Says Ladydi of one acquaintance made along the way:

[Luna] was a small, dark brown Mayan Indian from Guatemala with straight black hair. I was a medium-sized, dark brown mix of Spanish and Aztec blood from Guerrero, Mexico, with frizzy, curly hair, which proved I also had some African slave blood. We were just two pages from the continent's history books. You could tear us out and roll us into a ball and throw us in the trash.”

Which is pretty much how their rights and plights are handled.

Clement keeps it simple, clean, yet colorful, and tells an engaging story that gives a human face to the femme fatalities in Mexico's war with its own dark soul and that of its neighbor to the North.

Thursday, August 21, 2014

"Victus" by Albert Sanchez Piñol


Martí Zuviría, the protagonist of “Victus,” has allowed the fates and furies to convince him of his own wickedness.

The nonagenarian military engineer's resume includes service on behalf of His Majesty Carlos III of Austria, the Confederate States of America, Prussia, the Turkish Empire, the Comanche, The Tsar of Russia, and the Creek, Oglala, and Ashanti Nations, to name a few.

“Victus,” nonetheless, engages his early years. First as a cadet at a French institute at Bazoches where military engineering is imbued with a strong dose of mysticism. Later, putting his theories into practice during an early 18th century European conflict.

There is something of Thackery's “The Luck of Barry Lyndon,” to “Victus” (Lived).

For all of Zuviría's self-loathing, his profession has landed him in rough historical currents and he does little more than take up cudgel's on behalf of whatever side the waters have deposited him. In fact, during the war before us in “Victus,” he works for both.

That war is between an alliance of French and Spanish Bourbons hoping to install a Philip on the throne in Madrid and a “Grand Alliance” of England, the Dutch, and Catalonia, among others, to prevent this coronation and establish Austrian Archduke Karl as Spain's regent.

But Spaniards were cool to Karl (Carlos) and he returned to Vienna causing the English to pull out and the coalition to unravel, while leaving Catalonia exposed to Bourbon repression and control.

Victus” is about the siege of Barcelona and the massacre of its inhabitants at the hands of Bourbon troops led by one James Fitz-James, the Duke of Berwick. 

Author Albert Sánchez Piñol is a writer who employs the Catalan tongue. Whether or not his choosing to dramatize (romanticize?) the historical moment (1714) of Catalonia's absorption by Bourbon Spain has anything to do with the current push by those desiring independence from Spain to convene a referendum on the question, we cannot say.

Zuviría was apparently a rare talent of much use when it came to the business of digging trenches, establishing bastions, razing up ramparts and other things important to either mounting, or resisting, a siege.
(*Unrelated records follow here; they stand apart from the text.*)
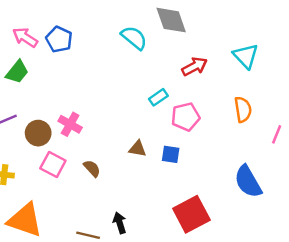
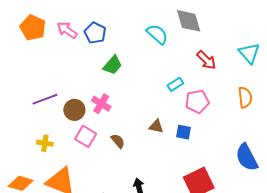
red arrow: (195, 66) -> (206, 60), turned 70
green trapezoid: (17, 72) -> (113, 65), moved

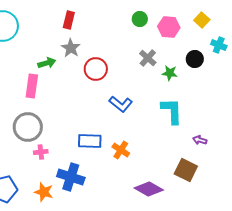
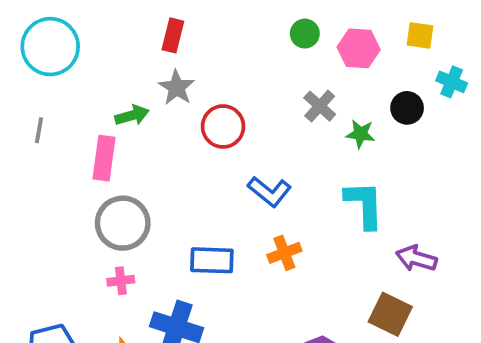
yellow square: (202, 20) -> (420, 35), turned -35
gray circle: (28, 127) -> (123, 223), moved
purple arrow: (200, 140) -> (416, 258), size x1.5
orange cross: (121, 150) -> (284, 253), moved, turned 36

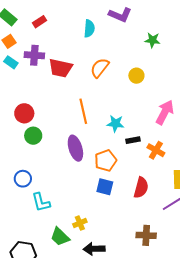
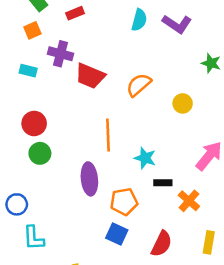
cyan semicircle: (89, 28) -> (139, 20), moved
cyan rectangle: (11, 62) -> (28, 71), moved, turned -32

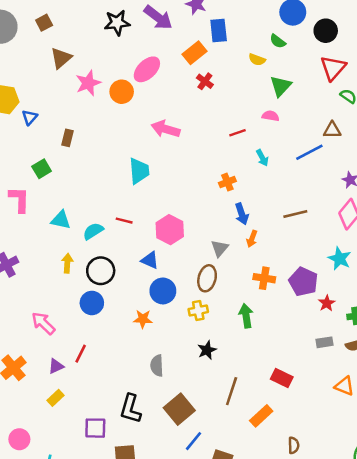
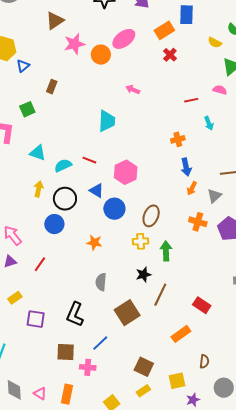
pink arrow: (165, 129) -> (133, 90), size x0.6
gray triangle: (220, 248) -> (214, 196), moved
blue triangle: (150, 260) -> (97, 191), moved
blue circle: (163, 291) -> (114, 209), moved
green arrow: (246, 316) -> (166, 251), moved
purple triangle: (56, 366) -> (10, 261), moved
brown line: (232, 391) -> (160, 295), moved
brown square: (179, 409) -> (127, 313), moved
purple square: (95, 428) -> (36, 319), moved
blue line: (194, 441) -> (100, 343), moved

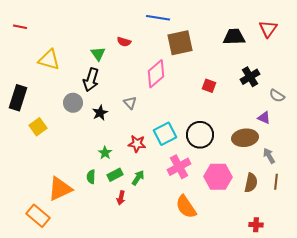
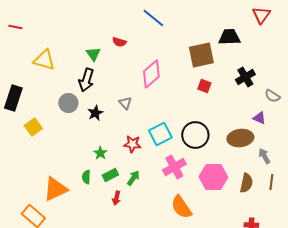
blue line: (158, 18) -> (153, 18), turned 30
red triangle: (268, 29) -> (261, 15), moved
brown square: (180, 43) -> (201, 55), moved

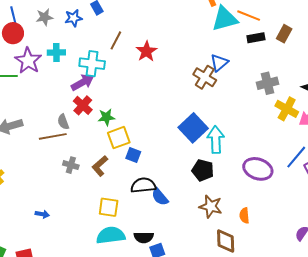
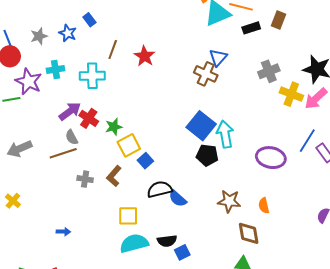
blue star: (73, 18) -> (68, 33), turned -30
purple arrow: (82, 82) -> (70, 111), moved
blue square: (133, 155) -> (145, 161), turned 35
black pentagon: (203, 170) -> (207, 155), moved

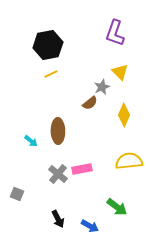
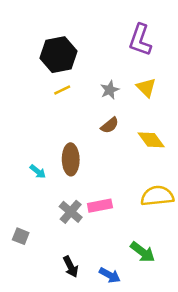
gray star: (102, 87) -> (110, 90), moved
yellow diamond: (124, 115) -> (151, 140), turned -60

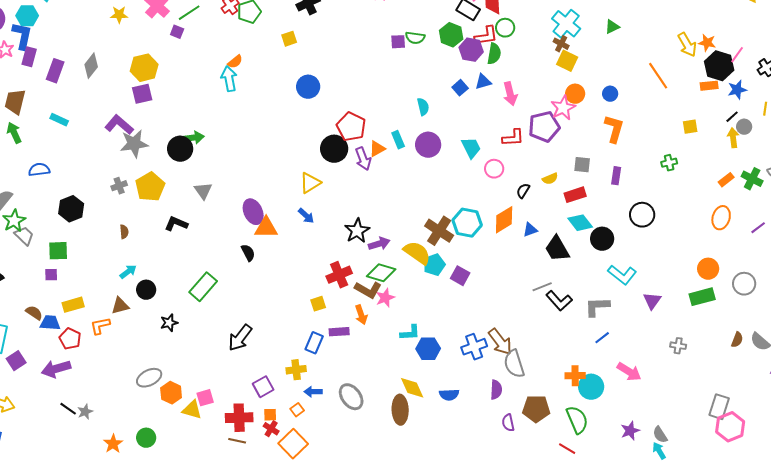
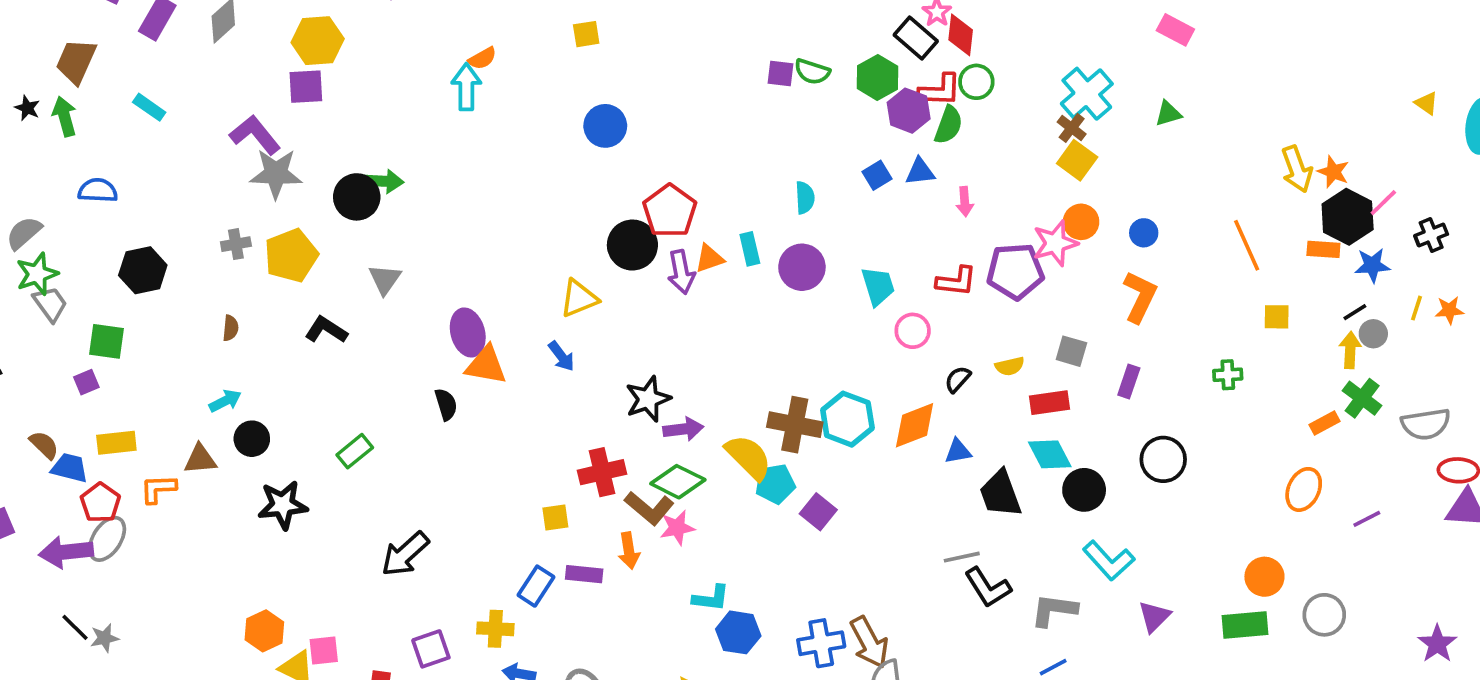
orange line: (658, 76) -> (1247, 245), moved
pink arrow: (510, 94) -> (965, 202), size x0.7
green cross: (752, 179) -> (1362, 398), moved
brown cross: (439, 231) -> (795, 425), turned -32
purple square: (51, 275) -> (86, 382), turned -32
green rectangle: (203, 287) -> (355, 451), size x0.7
black star: (169, 323) -> (283, 505), size x1.5
gray ellipse: (149, 378) -> (107, 539), moved, turned -40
Through him Piñol can introduce the reader to a gallery of significant, but largely forgotten historical figures. There is the Duke of Vauban, under whom Zuviría studied military engineering. The Duke of Berwick was apparently taken with the young man and they conducted an affair before and during the war. There is the hard-shelled, noble-hearted commander in charge of the Catalonian defense, Villaroel and the romantic “miquelet” guerrilla, Ballester, who carries the banner of the peasantry.

Zuviría's first-person accounting of the tragic events is told, or translated into, a nineteenth century novelistic voice, world weary, bawdy, slathered in black humor. History provided Piñol with the twists and turns to justify the narrator's beleaguered bitterness but at least at the outset of his long career, the young engineer's heart seemed to be in the right place.

Only the magnitude of the horror Barcelona endured could have knocked him off his axis.

Tuesday, February 25, 2014

"The Telling Room," by Michael Paterniti


A year in Province and then some more... a lot more.

In the hands of a capable novelist, this story of a man's attempt to honor his father through the production of a local cheese and the friend that may or may not have betrayed him, might have been a better work than “The Telling Room.”

Michael Paterniti, a travel writer and freelance journalist, saw what he thought was a story, a cautionary tale, an echo of man's inhumanity to man, and took off in search of the truth. The problem with his venture seems to be that there was no truth, only ambiguity and a messy affair that didn't fit a journalistic template.

The author is frank about how often the book went cold on him, how many times he had to throw away a stack of papers and start all over again.

“The Telling Room,” is about many things, most of them having to do with Spain. At times it is quite interesting, and the opening salvos are certainly intriguing, but the author clearly got lost and ended up barely pulling out something serviceable that his publisher could accept for the advance paid.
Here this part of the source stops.